Density (ρ) 2770 kg/m3
Modulus of Elasticity (E) 7.1E10 Pa
Poisson’s Ratio (ʋ) 0.33
 Tensile Yield Strength 280 MPa
Shear Yield Stress (K) 201.5 N/mm2
Maximum Allowable Stress 300 N/mm2

Table: 2

 

Methodology Adopted:This analysis was carried out by using Static Structural module in ANSYS Workbench. As the wing geometry is the assembly of different parts, all the parts are “Bonded” to each other.

Meshed Model:

meshed details

After setting up the boundary conditions the problem was solved to find out the equivalent stress and maximum deformation of the wing in Z- Direction without any shear.

Results:

Directional Deformation:


directional deformation details

Equivalent Stress:

 

von mises details

 

Conclusion:

After analyzing the above results for deformation and Von-Mises Stress of the wing, it is observed that the wing can maximum deform till 319 mm which is in the safer zone and the maximum Von-Mises Stress is reached up to 162.04 MPa which is well below than the tensile yield strength of the prescribed material i.e. 280 MPa.

 

Modal Analysis:

Modal analysis is the study of the dynamic properties of structures under vibrational excitation. In aircraft due to the lift load and the load due to mounting engine on the wing leads to vibration. The modal analysis uses the overall mass and stiffness property of the structure to find the various periods at which it will naturally resonate.

Computation of natural frequencies and natural mode shapes of a structure could be of great significance. They tell us at what frequencies the structure can be excited into resonant motion. In many cases, this information is sufficient for modifying the structural design in order to reduce noise and vibration. In addition, a dynamic interaction between a component and its supporting structure is very important because the component could cause structural damage or failure if its operating frequency is close to one of the natural frequencies of the structure.

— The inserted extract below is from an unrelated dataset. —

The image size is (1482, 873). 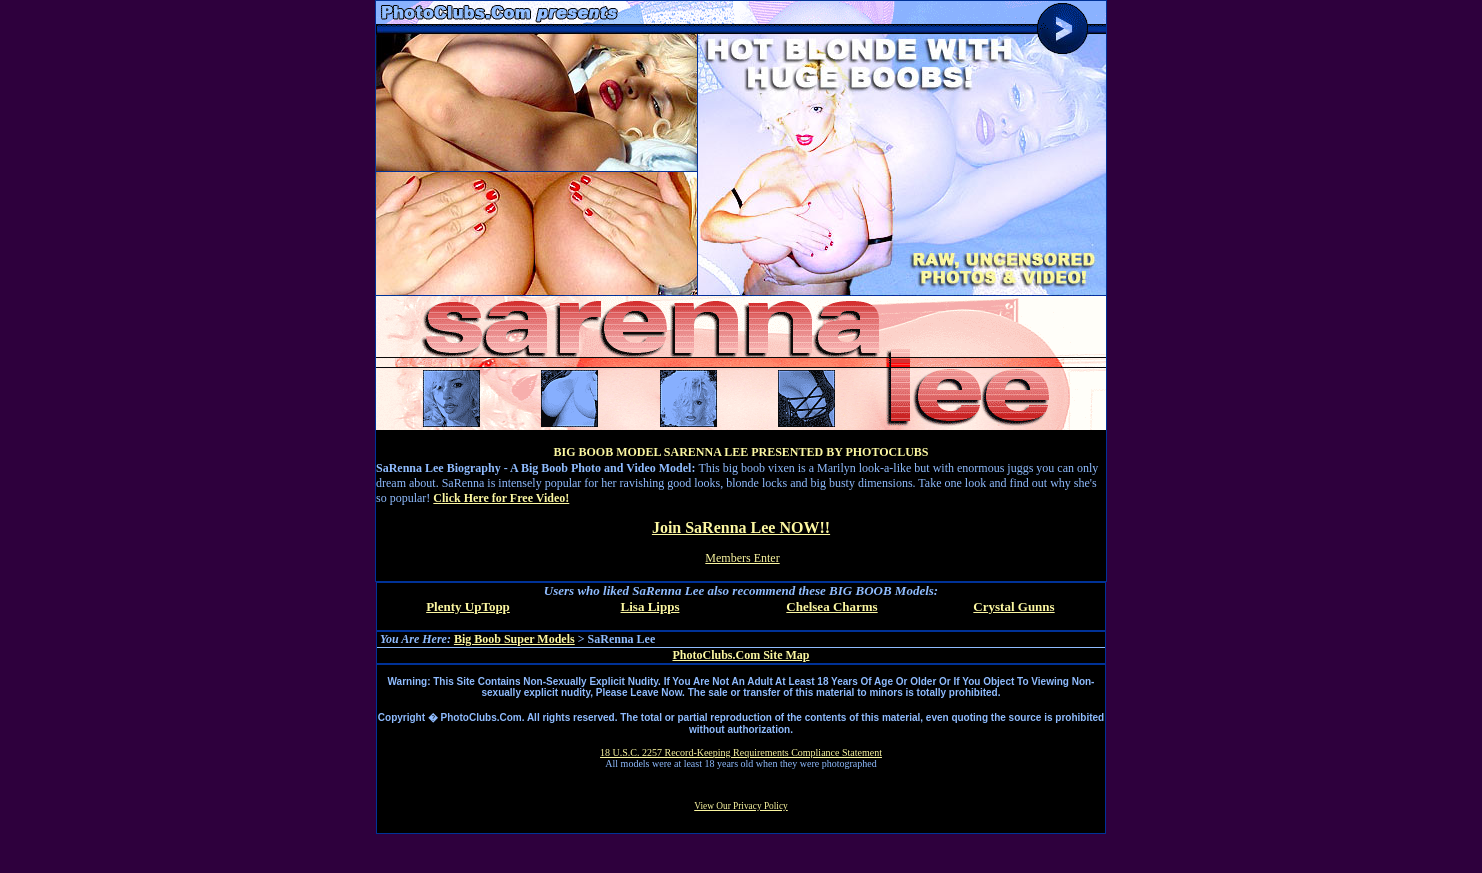 What do you see at coordinates (831, 606) in the screenshot?
I see `Chelsea Charms` at bounding box center [831, 606].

So we proceed further and analyze the wing structure for different frequency modes. The mesh parameters and the boundary conditions for the problem would be same as of above. The analysis was performed to find the total deformation under 5 modes.

Total Deformation Mode 1:

 

mode 1 details

 

Total Deformation Mode 2:

 

mode 2 details

 

   

Total Deformation Mode 3:

 

mode 3 details

   

Total Deformation Mode 4:

 

mode 4 details

Total Deformation Mode 5:

 

mode 5 details

     

Natural Mode shapes and Frequencies:

 

S.No. Mode Shape Frequencies (Hz.)
1. 1 1.8002
2. 2 7.9148
3. 3 11.165
4. 4 18.249
5. 5 24.117

                                                                       Table: 3

Conclusion:

The natural frequencies and the natural mode shapes of five modes are obtained by the Computational Modal Analysis and they are presented in Table 3. All the natural mode shapes are shown from fig.5 to fig.9.

These results will be used in dynamic interaction between the wing and its supporting structures.

Final Deduction:

Static Structural and Modal analysis for the aircraft wing was carried out successfully, and it is observed that the wing structure is safe under the above loading conditions. Hence the design of the wing structure is validated.

Thus, the Design of the aircraft wing and its structural validation is done successfully.